Vectors for expressing the DNA-binding domains (DBD) as GST fusion proteins were constructed as follows. PCR was used to amplify the DBD coding regions using 25 μl reaction-mixtures containing 1 × buffer with MgCl2 (Fermentas), 0.1 μM forward primer, 0.1 μM reverse primer, 0.5 U High Fidelity DNA Polymerase (Fermentas), and genomic DNA as the template. Primer sequences (Exp2488F/R, Exp3151F/R, and Exp7236F/R) are given in Table 1. The following PCR protocol was followed: 3 min initial denaturation at 95°C, followed by 30 cycles of 15 s at 95°C, 15 s at 59°C, and 15 s at 72°C. Derived amplicons (165 bp, 219 bp, and 258 bp) were inserted into plasmid pGEX-4T-2 (Amersham) via the restriction enzymes BamHI and XhoI to obtain p2488DBD, p3151DBD, and p7236DBD, respectively.

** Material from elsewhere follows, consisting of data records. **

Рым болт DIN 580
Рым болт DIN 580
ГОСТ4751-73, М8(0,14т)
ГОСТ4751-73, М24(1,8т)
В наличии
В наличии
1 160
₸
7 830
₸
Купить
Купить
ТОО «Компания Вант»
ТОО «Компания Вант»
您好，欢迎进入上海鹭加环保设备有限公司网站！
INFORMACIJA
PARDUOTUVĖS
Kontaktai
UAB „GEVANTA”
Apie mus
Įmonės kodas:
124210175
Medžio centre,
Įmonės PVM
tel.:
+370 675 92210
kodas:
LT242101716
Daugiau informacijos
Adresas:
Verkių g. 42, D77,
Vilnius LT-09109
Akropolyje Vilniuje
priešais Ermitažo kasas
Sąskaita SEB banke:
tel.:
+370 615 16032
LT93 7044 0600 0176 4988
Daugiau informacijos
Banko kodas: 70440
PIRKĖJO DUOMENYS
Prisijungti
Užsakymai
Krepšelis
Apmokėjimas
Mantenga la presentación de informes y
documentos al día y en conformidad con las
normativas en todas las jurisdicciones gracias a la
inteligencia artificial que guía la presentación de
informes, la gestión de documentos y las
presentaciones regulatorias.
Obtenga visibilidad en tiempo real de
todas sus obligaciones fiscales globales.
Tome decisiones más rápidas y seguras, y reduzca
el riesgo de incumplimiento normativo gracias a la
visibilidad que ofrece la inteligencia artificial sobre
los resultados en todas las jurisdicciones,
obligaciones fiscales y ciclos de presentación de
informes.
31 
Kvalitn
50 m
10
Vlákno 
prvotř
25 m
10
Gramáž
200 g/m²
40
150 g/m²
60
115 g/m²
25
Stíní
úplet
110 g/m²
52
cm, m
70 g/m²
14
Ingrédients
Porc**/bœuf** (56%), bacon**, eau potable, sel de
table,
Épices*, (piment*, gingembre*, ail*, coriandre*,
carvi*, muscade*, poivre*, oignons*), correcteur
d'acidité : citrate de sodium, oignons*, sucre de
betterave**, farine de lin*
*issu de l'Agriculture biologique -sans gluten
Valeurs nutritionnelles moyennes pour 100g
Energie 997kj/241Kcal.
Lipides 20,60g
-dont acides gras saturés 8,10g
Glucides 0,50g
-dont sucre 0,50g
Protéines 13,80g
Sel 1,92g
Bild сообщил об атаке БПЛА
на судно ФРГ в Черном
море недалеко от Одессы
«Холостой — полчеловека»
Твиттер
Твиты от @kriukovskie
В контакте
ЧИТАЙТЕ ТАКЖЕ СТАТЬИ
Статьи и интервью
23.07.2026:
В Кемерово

The plasmid for expressing the 2488prp full length protein as an in vitro translation product was constructed as follows. PCR was used to amplify full length cDNA as described above, but in this case, the template was a mixture of cDNAs obtained under repressing conditions (glucose). The primer sequences (fltn2488f/r) are given in Table 1. The PCR protocol was as follows: 3 min initial denaturation at 95°C, followed by 30 cycles of 15 s at 95°C, 15 s at 59°C, and 2 min at 72°C. The derived amplicon (1,479 bp) was inserted into plasmid pTNT (Promega) via the restriction enzyme KpnI and NotI to obtain pMPF2488.

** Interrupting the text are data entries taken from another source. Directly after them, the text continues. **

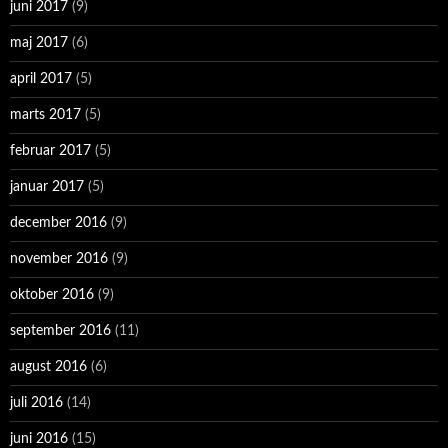
juni 2017
(9)
maj 2017
(6)
april 2017
(5)
marts 2017
(5)
februar 2017
(5)
januar 2017
(5)
december 2016
(9)
november 2016
(9)
oktober 2016
(9)
september 2016
(11)
august 2016
(6)
juli 2016
(14)
juni 2016
(15)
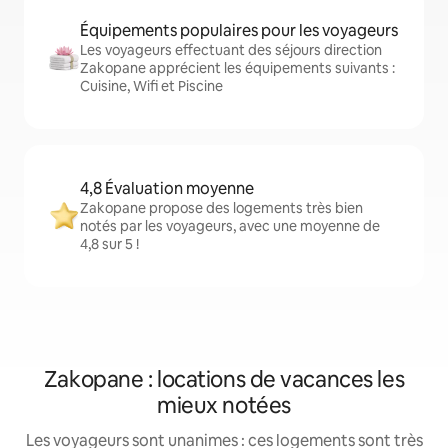
Équipements populaires pour les voyageurs
Les voyageurs effectuant des séjours direction
Zakopane apprécient les équipements suivants :
Cuisine, Wifi et Piscine
4,8 Évaluation moyenne
Zakopane propose des logements très bien
notés par les voyageurs, avec une moyenne de
4,8 sur 5 !
Zakopane : locations de vacances les
mieux notées
Les voyageurs sont unanimes : ces logements sont très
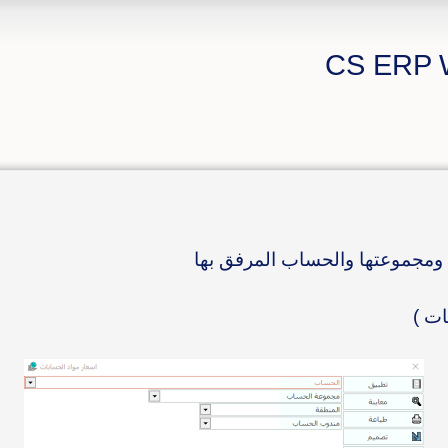
ة ومجموعتها والحساب المرفق بها
ات )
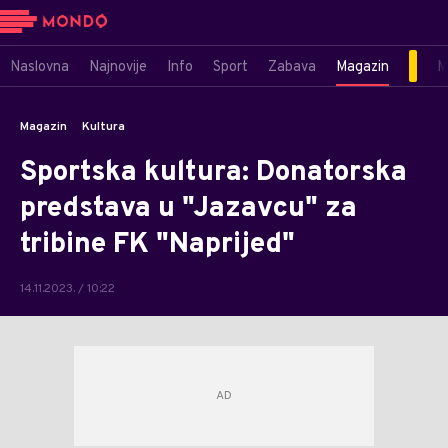
Naslovna
Najnovije
Info
Sport
Zabava
Magazin
M
Magazin
Kultura
Sportska kultura: Donatorska
predstava u "Jazavcu" za
tribine FK "Naprijed"
14.11.2023. / 10:22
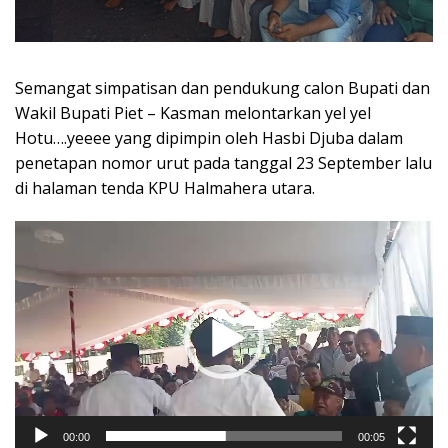
Semangat simpatisan dan pendukung calon Bupati dan
Wakil Bupati Piet – Kasman melontarkan yel yel
Hotu….yeeee yang dipimpin oleh Hasbi Djuba dalam
penetapan nomor urut pada tanggal 23 September lalu
di halaman tenda KPU Halmahera utara.
Pemutar
Video
00:00
00:05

Purification of the DBDs of 2488prp, 3151prp, and 7236prp as GST fusion proteins
All heterologously expressed proteins used in this study were produced as GST fusions with the pGEX system (Amersham), following the manufacturer's guidelines and using the plasmids p2488DBD, p3151DBD, and p7236DBD as templates. Expression products purified via glutathione-sepharose-columns (Amersham) were verified by SDS-PAGE (using the Mini-PROTEAN System, Bio-Rad) followed by SYPRO Ruby (Bio-Rad) staining. Thrombin cleavage was performed for 1 h at 37°C with 1 U of thrombin (Amersham), 150 mM NaCl, 2.5 mM CaCl2, and 25 mM Tris/HCl (pH 8) plus 20% Glycerin to remove the GST moiety.